_Work order_. Every line of the entries below that mentions "PowerPoint" is to be copied out.

§ §

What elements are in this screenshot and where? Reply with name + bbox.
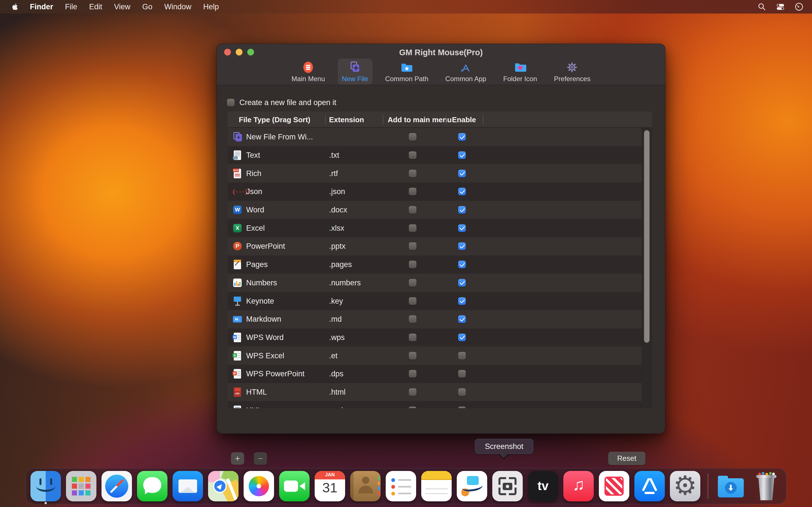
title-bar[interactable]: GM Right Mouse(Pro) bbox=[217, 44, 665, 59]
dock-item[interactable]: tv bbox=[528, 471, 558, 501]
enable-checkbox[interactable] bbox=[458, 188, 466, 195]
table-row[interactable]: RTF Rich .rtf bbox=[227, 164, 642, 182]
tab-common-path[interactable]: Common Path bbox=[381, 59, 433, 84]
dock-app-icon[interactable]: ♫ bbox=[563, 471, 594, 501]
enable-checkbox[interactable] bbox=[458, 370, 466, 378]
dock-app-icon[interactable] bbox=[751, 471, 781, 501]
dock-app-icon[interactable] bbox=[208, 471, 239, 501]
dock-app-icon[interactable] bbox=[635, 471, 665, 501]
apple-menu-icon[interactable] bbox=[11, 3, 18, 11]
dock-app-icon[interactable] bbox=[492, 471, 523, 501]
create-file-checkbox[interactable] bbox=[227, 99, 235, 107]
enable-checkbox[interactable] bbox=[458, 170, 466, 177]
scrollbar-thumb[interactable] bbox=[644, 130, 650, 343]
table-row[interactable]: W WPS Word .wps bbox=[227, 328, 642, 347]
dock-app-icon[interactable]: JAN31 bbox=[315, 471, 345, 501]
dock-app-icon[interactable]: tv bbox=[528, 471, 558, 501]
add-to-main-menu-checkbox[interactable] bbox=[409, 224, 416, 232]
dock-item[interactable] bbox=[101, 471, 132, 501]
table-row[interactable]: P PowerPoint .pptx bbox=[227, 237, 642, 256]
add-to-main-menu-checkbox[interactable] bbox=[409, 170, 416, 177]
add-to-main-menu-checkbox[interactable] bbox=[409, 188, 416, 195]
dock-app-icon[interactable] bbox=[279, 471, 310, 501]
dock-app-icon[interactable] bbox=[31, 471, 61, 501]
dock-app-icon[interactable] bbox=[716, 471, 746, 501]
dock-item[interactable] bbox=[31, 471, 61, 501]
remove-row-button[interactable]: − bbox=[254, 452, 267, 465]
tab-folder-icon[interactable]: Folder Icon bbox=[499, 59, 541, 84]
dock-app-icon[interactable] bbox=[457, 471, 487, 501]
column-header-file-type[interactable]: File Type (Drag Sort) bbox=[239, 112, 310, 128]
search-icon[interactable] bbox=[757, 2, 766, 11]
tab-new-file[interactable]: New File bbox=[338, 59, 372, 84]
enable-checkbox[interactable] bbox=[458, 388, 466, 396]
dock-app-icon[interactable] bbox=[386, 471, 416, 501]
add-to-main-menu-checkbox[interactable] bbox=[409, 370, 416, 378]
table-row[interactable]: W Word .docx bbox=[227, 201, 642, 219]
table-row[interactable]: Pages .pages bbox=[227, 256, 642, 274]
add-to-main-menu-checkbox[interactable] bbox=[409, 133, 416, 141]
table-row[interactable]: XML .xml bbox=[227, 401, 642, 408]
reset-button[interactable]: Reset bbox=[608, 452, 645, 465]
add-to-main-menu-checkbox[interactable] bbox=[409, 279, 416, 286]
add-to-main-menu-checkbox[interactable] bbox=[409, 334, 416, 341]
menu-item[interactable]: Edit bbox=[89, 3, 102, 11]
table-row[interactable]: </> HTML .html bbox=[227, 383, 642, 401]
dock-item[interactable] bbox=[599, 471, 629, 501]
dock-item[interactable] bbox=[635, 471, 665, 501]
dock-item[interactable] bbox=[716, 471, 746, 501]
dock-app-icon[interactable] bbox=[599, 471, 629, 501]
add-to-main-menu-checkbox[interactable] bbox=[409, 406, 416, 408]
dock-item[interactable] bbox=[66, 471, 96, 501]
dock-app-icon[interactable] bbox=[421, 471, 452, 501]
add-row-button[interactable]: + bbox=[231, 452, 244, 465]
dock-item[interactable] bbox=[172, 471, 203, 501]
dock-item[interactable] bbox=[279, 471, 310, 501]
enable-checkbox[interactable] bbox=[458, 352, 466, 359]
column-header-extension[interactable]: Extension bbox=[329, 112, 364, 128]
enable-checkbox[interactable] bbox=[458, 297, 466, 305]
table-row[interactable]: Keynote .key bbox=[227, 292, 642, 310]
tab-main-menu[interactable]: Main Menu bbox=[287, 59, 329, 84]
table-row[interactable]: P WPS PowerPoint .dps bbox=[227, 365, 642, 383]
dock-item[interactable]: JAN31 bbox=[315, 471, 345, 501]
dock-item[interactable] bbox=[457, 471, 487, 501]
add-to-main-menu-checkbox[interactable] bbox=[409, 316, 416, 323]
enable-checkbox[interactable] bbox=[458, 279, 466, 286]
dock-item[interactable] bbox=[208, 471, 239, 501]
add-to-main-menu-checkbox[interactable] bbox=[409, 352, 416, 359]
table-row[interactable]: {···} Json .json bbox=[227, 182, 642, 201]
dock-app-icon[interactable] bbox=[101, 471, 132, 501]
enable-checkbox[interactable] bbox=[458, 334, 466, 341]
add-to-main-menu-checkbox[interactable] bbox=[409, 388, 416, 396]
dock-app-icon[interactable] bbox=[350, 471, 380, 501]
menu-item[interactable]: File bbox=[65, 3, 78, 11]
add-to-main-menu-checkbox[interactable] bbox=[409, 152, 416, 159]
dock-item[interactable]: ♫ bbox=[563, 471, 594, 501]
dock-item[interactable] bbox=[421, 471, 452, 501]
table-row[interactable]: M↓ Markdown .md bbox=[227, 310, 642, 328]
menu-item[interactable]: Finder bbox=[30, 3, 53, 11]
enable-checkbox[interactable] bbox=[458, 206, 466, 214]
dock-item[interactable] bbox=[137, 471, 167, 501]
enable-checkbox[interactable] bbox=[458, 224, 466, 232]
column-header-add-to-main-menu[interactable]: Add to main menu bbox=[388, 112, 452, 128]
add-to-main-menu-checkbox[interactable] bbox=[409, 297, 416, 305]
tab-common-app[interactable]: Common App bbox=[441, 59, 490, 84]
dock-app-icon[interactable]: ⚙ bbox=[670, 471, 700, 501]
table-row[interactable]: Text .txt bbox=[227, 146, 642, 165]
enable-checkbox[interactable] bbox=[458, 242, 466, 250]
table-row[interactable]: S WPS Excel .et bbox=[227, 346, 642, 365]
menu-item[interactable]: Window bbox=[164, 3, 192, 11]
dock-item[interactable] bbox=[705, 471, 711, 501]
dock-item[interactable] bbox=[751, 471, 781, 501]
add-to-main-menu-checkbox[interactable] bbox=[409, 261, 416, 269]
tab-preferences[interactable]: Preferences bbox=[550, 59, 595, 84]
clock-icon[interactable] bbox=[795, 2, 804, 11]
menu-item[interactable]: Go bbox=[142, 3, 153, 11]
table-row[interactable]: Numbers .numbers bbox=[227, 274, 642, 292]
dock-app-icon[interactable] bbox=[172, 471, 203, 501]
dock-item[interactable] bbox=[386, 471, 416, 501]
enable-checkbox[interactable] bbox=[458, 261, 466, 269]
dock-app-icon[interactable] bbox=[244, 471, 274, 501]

§ §

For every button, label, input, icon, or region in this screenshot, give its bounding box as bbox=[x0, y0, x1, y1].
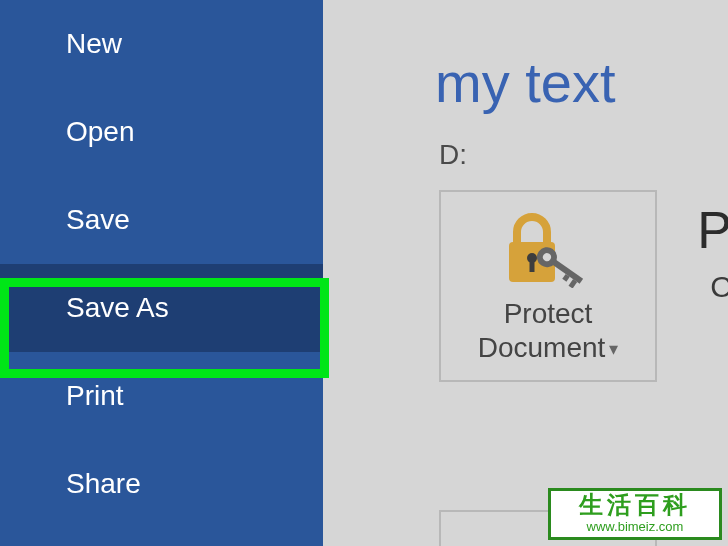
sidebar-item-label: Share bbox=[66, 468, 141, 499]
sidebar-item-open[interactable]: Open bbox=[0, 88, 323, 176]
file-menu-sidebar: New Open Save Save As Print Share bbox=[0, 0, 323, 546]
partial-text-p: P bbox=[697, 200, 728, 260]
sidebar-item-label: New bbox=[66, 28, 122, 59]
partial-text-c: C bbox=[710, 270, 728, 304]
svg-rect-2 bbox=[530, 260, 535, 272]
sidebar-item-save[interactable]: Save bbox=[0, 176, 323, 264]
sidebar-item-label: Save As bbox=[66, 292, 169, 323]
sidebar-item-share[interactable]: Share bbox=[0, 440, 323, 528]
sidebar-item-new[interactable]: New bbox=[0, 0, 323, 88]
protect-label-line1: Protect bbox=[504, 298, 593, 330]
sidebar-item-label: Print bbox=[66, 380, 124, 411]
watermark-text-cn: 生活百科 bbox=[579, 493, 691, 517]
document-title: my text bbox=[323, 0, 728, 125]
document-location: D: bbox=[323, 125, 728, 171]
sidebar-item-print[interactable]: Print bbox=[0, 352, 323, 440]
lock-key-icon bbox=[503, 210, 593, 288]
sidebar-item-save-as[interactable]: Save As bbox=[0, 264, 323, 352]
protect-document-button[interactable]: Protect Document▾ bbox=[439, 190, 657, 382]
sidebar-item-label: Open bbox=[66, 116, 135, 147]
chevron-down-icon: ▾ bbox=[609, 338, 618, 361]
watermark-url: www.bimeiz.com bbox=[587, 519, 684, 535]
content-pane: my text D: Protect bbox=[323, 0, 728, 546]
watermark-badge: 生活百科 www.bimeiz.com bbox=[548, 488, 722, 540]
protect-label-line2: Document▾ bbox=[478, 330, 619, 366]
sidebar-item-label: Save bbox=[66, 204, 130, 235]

§ §

_Exercise answer_.
table-row[interactable]: P PowerPoint .pptx bbox=[227, 237, 642, 256]
table-row[interactable]: P WPS PowerPoint .dps bbox=[227, 365, 642, 383]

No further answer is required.